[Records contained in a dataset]
'''

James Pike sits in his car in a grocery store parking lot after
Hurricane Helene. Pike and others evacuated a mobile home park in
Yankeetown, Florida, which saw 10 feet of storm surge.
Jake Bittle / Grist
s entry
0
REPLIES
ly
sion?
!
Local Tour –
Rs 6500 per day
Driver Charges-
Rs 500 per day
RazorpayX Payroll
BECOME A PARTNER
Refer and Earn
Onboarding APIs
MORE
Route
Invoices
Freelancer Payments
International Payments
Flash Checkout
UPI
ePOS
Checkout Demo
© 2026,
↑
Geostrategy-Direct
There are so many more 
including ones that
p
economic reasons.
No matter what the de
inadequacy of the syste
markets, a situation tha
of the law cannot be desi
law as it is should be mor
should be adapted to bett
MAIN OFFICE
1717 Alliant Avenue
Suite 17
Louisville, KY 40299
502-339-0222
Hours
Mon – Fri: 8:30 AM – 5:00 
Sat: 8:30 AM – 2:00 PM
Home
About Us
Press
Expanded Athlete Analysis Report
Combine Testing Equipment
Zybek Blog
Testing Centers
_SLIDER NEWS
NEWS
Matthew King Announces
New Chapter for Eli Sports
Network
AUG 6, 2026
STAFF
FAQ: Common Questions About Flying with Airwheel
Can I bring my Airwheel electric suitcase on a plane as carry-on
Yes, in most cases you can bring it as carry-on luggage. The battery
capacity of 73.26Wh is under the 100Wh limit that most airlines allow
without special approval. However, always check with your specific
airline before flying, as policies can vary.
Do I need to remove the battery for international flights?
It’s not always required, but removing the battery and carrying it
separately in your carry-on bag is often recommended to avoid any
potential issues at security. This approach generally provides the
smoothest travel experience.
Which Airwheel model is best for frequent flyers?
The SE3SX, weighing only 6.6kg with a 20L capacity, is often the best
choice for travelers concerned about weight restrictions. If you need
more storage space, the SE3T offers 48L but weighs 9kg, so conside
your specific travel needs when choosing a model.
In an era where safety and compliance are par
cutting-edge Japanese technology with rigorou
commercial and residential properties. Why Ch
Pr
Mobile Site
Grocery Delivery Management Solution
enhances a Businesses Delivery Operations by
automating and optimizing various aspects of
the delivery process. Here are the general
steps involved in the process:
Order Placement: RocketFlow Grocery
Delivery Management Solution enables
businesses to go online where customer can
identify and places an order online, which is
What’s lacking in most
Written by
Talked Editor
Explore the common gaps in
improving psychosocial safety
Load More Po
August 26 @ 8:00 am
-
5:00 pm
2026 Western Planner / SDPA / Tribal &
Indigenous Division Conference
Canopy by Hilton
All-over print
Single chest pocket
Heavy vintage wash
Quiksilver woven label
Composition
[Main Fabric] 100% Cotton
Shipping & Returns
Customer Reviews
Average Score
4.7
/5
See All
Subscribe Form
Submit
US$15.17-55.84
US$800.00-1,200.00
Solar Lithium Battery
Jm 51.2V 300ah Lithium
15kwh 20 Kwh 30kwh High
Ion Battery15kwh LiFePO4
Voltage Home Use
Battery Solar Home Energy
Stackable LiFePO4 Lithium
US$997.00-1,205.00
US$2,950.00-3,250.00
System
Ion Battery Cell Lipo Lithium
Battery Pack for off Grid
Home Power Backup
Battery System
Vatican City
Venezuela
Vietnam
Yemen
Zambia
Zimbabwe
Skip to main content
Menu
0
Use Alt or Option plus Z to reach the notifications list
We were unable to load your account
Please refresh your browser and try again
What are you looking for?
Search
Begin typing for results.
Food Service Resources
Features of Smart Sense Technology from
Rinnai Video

'''

> Task prompt: Line by line, transcribe the data exactly.

> Answer for this exercise:
James Pike sits in his car in a grocery store parking lot after
Hurricane Helene. Pike and others evacuated a mobile home park in
Yankeetown, Florida, which saw 10 feet of storm surge.
Jake Bittle / Grist
s entry
0
REPLIES
ly
sion?
!
Local Tour –
Rs 6500 per day
Driver Charges-
Rs 500 per day
RazorpayX Payroll
BECOME A PARTNER
Refer and Earn
Onboarding APIs
MORE
Route
Invoices
Freelancer Payments
International Payments
Flash Checkout
UPI
ePOS
Checkout Demo
© 2026,
↑
Geostrategy-Direct
There are so many more 
including ones that
p
economic reasons.
No matter what the de
inadequacy of the syste
markets, a situation tha
of the law cannot be desi
law as it is should be mor
should be adapted to bett
MAIN OFFICE
1717 Alliant Avenue
Suite 17
Louisville, KY 40299
502-339-0222
Hours
Mon – Fri: 8:30 AM – 5:00 
Sat: 8:30 AM – 2:00 PM
Home
About Us
Press
Expanded Athlete Analysis Report
Combine Testing Equipment
Zybek Blog
Testing Centers
_SLIDER NEWS
NEWS
Matthew King Announces
New Chapter for Eli Sports
Network
AUG 6, 2026
STAFF
FAQ: Common Questions About Flying with Airwheel
Can I bring my Airwheel electric suitcase on a plane as carry-on
Yes, in most cases you can bring it as carry-on luggage. The battery
capacity of 73.26Wh is under the 100Wh limit that most airlines allow
without special approval. However, always check with your specific
airline before flying, as policies can vary.
Do I need to remove the battery for international flights?
It’s not always required, but removing the battery and carrying it
separately in your carry-on bag is often recommended to avoid any
potential issues at security. This approach generally provides the
smoothest travel experience.
Which Airwheel model is best for frequent flyers?
The SE3SX, weighing only 6.6kg with a 20L capacity, is often the best
choice for travelers concerned about weight restrictions. If you need
more storage space, the SE3T offers 48L but weighs 9kg, so conside
your specific travel needs when choosing a model.
In an era where safety and compliance are par
cutting-edge Japanese technology with rigorou
commercial and residential properties. Why Ch
Pr
Mobile Site
Grocery Delivery Management Solution
enhances a Businesses Delivery Operations by
automating and optimizing various aspects of
the delivery process. Here are the general
steps involved in the process:
Order Placement: RocketFlow Grocery
Delivery Management Solution enables
businesses to go online where customer can
identify and places an order online, which is
What’s lacking in most
Written by
Talked Editor
Explore the common gaps in
improving psychosocial safety
Load More Po
August 26 @ 8:00 am
-
5:00 pm
2026 Western Planner / SDPA / Tribal &
Indigenous Division Conference
Canopy by Hilton
All-over print
Single chest pocket
Heavy vintage wash
Quiksilver woven label
Composition
[Main Fabric] 100% Cotton
Shipping & Returns
Customer Reviews
Average Score
4.7
/5
See All
Subscribe Form
Submit
US$15.17-55.84
US$800.00-1,200.00
Solar Lithium Battery
Jm 51.2V 300ah Lithium
15kwh 20 Kwh 30kwh High
Ion Battery15kwh LiFePO4
Voltage Home Use
Battery Solar Home Energy
Stackable LiFePO4 Lithium
US$997.00-1,205.00
US$2,950.00-3,250.00
System
Ion Battery Cell Lipo Lithium
Battery Pack for off Grid
Home Power Backup
Battery System
Vatican City
Venezuela
Vietnam
Yemen
Zambia
Zimbabwe
Skip to main content
Menu
0
Use Alt or Option plus Z to reach the notifications list
We were unable to load your account
Please refresh your browser and try again
What are you looking for?
Search
Begin typing for results.
Food Service Resources
Features of Smart Sense Technology from
Rinnai Video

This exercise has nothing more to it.